El problema radica, como podemos intuir, en la necesidad de
más democracia interna en los actores y colectivos políticos; la propia
dinámica de los mecanismos internos impide un mayor relevo y movilidad en las
mismas élites que han constituido este sistema.
Antes de 2008 este proceso llevaba tiempo produciéndose pero
fue con el estallido de la crisis económica cuando esta diferencia en las
realidades se hizo claramente patente. La búsqueda de respuestas, de reacción
respecto al auge de los problemas sociales, puso de manifiesto lo oxidado de
nuestros mecanismos democráticos.
Ante la incapacidad de las herramientas convencionales de
ofrecer respuesta a los estímulos de los ciudadanos, éstos comienzan a
desarrollar redes paralelas de acción; asociaciones de carácter no convencional
e intensamente horizontales que ofrece la posibilidad de una gran
participación, pero poco eficaz en la toma de decisiones y no representativas
institucionalmente. Estas organizaciones, frecuentemente estructuradas en forma
de asambleas, quedan como alternativa opuesta a las organizaciones políticas
institucionalizadas.
Por lo tanto, tenemos por un lado a las organizaciones
convencionales, partidos y sindicatos, que no absorben las nuevas reclamas
sociales y no disponen de mecanismos eficientes para ello, pero con gran poder
representativo e institucional, es decir, con gran capacidad de cambio y de
respuesta social.

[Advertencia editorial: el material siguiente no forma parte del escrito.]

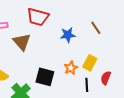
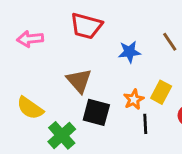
brown triangle: (22, 42) -> (79, 81), moved
black line: (87, 85) -> (145, 124), moved

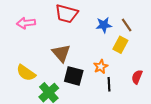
blue star: (129, 52) -> (104, 25), moved
yellow rectangle: (161, 92) -> (120, 45), moved

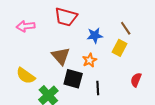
blue star: (104, 25) -> (95, 35), moved
orange star: (101, 67) -> (90, 60), moved
black line: (109, 84) -> (98, 88), moved

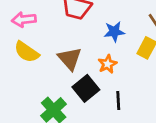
yellow semicircle: (26, 76) -> (27, 52), moved
black square: (73, 79) -> (86, 88), turned 36

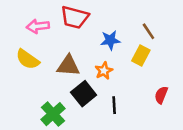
pink arrow: (24, 20) -> (38, 26), moved
brown triangle: (70, 59) -> (68, 66), turned -45

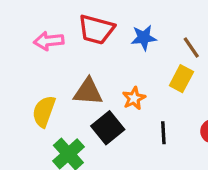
blue star: (110, 40) -> (144, 38), moved
yellow semicircle: (28, 59) -> (44, 111), moved, turned 75
black line: (114, 105) -> (163, 133), moved

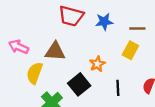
pink arrow: (49, 41) -> (19, 47), moved, turned 30
brown line: (191, 47) -> (137, 29), turned -56
brown triangle: (88, 92) -> (55, 51), moved

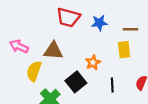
yellow rectangle: (130, 50) -> (124, 50), turned -35

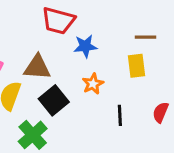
blue star: (99, 23) -> (85, 46), moved
black square: (76, 82) -> (54, 100), moved

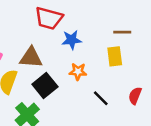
orange star: (93, 84) -> (78, 72), turned 30
black line: (120, 115) -> (101, 98), turned -42

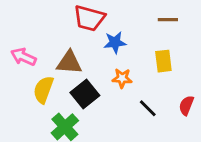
brown line: (122, 32) -> (168, 20), moved

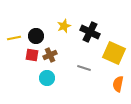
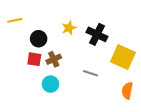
yellow line: (14, 38) -> (15, 20), moved

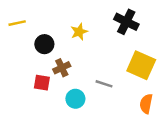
black cross: (97, 34) -> (126, 22), moved
red square: (34, 59) -> (42, 83), moved
cyan circle: (51, 84) -> (75, 99), moved

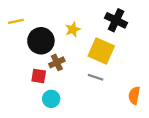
black circle: (44, 44) -> (41, 41), size x1.5
yellow square: (141, 65) -> (101, 51), moved
cyan circle: (75, 99) -> (51, 99), moved

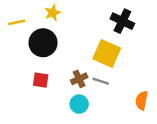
yellow star: (73, 29) -> (53, 13), moved
brown cross: (57, 62) -> (79, 79), moved
cyan circle: (51, 99) -> (79, 104), moved

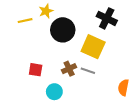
yellow line: (17, 22) -> (25, 21), moved
black circle: (43, 43) -> (63, 30), moved
cyan circle: (79, 104) -> (54, 92), moved

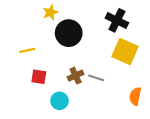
yellow line: (25, 21) -> (27, 50), moved
yellow square: (93, 47) -> (125, 51), moved

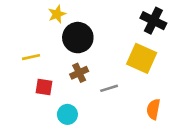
black cross: (117, 20) -> (153, 21), moved
brown cross: (76, 76) -> (79, 73), moved
gray line: (96, 78) -> (109, 88), turned -35

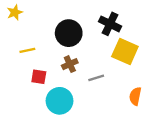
yellow star: (57, 14) -> (15, 12), moved
black cross: (153, 21) -> (110, 24), moved
cyan circle: (67, 114) -> (60, 101), size x1.5

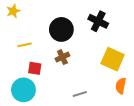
yellow square: (125, 51) -> (113, 59), moved
gray line: (96, 78) -> (80, 94), moved
cyan circle: (60, 101) -> (23, 90), moved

Por el otro lado, organizaciones no convencionales de
carácter horizontal-participativo, no representativas en el plano institucional
que se presentan como alternativa a la primera.
Esta división, que tiene origen en el conflicto sobre la
concepción de participación, no solo pone en crisis la propia idea de
representatividad, sino que reduce drásticamente las posibilidades y la
capacidad de respuesta y cambio de los movimientos sociales en España.

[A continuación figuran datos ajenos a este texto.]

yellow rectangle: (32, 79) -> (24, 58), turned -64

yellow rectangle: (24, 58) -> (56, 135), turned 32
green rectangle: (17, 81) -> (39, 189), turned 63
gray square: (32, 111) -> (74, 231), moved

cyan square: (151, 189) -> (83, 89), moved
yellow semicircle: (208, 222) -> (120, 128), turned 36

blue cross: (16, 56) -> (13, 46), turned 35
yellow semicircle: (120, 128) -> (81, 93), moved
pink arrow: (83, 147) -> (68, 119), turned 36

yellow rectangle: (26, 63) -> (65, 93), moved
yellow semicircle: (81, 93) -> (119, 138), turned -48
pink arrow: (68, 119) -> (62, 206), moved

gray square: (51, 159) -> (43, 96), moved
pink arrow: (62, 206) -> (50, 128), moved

Por ejemplo, Canadá, con una cuota de afiliación sindical del
doble que en nuestro país (30%) y con una red mucho más amplia de sindicatos y de
movilización entre los estudiantes, consiguió con una huelga estudiantil
indefinida que finalmente duró ocho meses, impedir un aumento de las tasas de
matriculación universitarias similar al que ya se ha producido en España. En
nuestro país, hubo intentos, sí, pero insuficientes e incapaces de movilizar a
los estudiantes, pues no contamos con organizaciones lo suficientemente
participativas y al mismo tiempo, institucionalizadas en nuestras
universidades.
Teniendo esto en cuenta, sólo quedan dos opciones claras
para mejorar nuestras posibilidades de cambio. O las organizaciones
convencionales se abren, flexibilizan y adaptan a los constantes reclamos
sociales, o las organizaciones no convencionales se institucionalicen, entrando
en competencia directa con el resto.
Dado que es poco probable que quienes ostentan el poder
vayan a ceder por sí mismos, la primera de las opciones queda relegada a un
lento proceso de cambio y tensiones internas, rodeado cada vez de más
desencanto. La segunda de las posibilidades, lleva a un escenario igualmente
difícil, pero un poco más esperanzador. Que organizaciones ya constituidas en
lo no oficial lleguen al plano institucional, a pesar de lo complicado del
proceso, es factible, y su entrada en juego presionaría a los actores
preexistentes en la escena a una necesaria renovación.
Queda pues la solución en nuestras manos, pues tanto una
como otra posibilidad necesita de savia nueva. No podemos esperar a que las
cosas se resuelvan solas, pues solo la voluntad de quienes quieren cambiar su
situación puede mejorar nuestras vidas.